Dans une peinture miniature du Rajasthan du XVIIIe siècle, maintenant au Smithsonian à Washington DC, une Radha habillée, assise sur un lit de fleurs dans une clairière encadrée par une forêt épaisse, attend son amant Krishna. C'est le crépuscule. Krishna se présentera-t-il pour ce rendez-vous ? Ou va-t-il la tenir debout ?

La peinture fait partie d'un ragamala (un ensemble qui illustre des ragas de musique classique indienne) et exprime la douleur du désir. Le désir de Radha semble se projeter sur la forêt, sertie d'arbustes en fleurs et d'oiseaux en branches. Au lieu de vagues décorations florales, les artistes de Kota ont opté pour le détail et la spécificité – frangipanier et champaka crémeux, laurier rose, gaines épaisses de plantain, célosie veloutée et fleurs hérissées de pandanus, appelées kewra dans certaines parties de l'Inde. Nous pouvons voir la forêt parfumée, mais et si nous pouvions la sentir aussi ?

Le parfumeur indépendant basé à Pune Bharti Lalwani, 40 ans, et, chercheur en études sud-asiatiques, Nicolas Roth, 32 ans, ont lancé une exposition, “Bagh-e-Hind” (Baghehind.com), le 10 septembre, permettant aux téléspectateurs d'explorer les mondes luxuriants des miniatures mogholes et rajput à travers les parfums et les odeurs.

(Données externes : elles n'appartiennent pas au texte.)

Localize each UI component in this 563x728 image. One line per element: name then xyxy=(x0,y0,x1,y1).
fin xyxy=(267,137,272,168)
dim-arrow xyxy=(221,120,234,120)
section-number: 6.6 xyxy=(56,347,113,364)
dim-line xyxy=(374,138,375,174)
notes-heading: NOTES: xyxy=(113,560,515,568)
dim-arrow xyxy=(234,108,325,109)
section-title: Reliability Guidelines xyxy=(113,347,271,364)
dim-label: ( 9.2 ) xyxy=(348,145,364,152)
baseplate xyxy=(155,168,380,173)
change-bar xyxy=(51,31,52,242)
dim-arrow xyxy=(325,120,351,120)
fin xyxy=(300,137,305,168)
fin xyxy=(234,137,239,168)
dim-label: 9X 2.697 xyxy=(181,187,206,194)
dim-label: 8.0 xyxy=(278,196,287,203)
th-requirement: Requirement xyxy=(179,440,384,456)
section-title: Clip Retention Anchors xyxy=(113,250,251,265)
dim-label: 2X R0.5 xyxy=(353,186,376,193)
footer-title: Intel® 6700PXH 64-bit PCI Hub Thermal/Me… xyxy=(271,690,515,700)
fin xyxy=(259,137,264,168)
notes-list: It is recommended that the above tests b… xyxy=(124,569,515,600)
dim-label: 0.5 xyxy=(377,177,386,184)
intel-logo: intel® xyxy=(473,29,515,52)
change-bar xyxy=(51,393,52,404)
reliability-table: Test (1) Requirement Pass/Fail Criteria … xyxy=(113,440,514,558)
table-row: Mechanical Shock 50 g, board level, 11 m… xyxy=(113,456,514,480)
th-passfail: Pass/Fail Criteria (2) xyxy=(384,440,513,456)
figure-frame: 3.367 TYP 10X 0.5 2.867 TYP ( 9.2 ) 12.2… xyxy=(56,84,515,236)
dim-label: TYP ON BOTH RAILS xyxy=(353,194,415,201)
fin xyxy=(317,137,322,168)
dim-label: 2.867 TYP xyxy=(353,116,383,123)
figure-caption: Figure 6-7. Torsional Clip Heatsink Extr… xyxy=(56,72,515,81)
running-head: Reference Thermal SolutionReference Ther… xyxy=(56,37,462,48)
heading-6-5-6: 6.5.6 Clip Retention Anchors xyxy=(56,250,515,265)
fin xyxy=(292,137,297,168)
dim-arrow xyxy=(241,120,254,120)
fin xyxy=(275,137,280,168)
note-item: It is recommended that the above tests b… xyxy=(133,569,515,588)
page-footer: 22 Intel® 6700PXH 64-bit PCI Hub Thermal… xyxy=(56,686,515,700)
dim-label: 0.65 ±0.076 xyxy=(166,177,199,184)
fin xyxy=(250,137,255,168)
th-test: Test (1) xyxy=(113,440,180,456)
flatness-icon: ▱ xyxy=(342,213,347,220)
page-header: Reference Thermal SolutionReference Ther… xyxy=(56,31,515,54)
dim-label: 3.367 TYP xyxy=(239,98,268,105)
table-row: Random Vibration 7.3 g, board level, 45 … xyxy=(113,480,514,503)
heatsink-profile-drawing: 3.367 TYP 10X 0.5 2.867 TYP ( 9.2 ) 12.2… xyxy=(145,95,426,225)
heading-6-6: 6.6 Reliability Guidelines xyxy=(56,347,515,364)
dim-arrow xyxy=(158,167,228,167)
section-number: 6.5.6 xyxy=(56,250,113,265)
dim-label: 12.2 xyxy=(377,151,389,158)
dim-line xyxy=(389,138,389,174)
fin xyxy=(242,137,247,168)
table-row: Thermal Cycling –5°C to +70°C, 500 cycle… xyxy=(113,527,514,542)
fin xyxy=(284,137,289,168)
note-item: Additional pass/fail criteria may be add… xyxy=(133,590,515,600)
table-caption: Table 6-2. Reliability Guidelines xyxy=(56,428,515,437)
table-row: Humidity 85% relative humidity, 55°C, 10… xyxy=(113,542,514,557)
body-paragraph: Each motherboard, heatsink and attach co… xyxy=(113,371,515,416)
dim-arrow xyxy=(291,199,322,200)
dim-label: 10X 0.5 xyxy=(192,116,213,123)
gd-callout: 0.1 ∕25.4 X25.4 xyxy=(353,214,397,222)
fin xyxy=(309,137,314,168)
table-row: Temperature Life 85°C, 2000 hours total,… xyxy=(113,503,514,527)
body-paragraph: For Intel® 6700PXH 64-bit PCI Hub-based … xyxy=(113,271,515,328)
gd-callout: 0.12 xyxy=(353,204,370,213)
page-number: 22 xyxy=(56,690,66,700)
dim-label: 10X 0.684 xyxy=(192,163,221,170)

https://images.indianexpress.com/2020/08/1×1.png De “Narcisse” section : Un prince ayant une audience, peinture moghole de l'école de Jahangir, XVIIe siècle. (CREDIT : Denman Waldo Ross Collection, Museum of Fine Arts, Boston)

L'idée a été lancée il y a quelques années après que Lalwani a vu une peinture du 17ème siècle de l'empereur Shah Jahan admirant des bijoux et des ornements avec son fils Dara Shikoh. Le cadre fleuri autour de la scène était une explosion de flore et de faune, aussi élégante que les sujets de la peinture, mais sauvage et incontrôlable. Le roi du monde pouvait avoir ses bijoux mais le monde naturel était hors de sa portée, sembla-t-il à Lalwani, qui dit : « Ces peintures communiquent beaucoup d'odeur. Les publics contemporains les auraient connus – cette idée de jardin d'été, de jardin d'agrément, d'abondance dans la nature – des perroquets fouillant des mangues ou des abeilles ivres de miel. »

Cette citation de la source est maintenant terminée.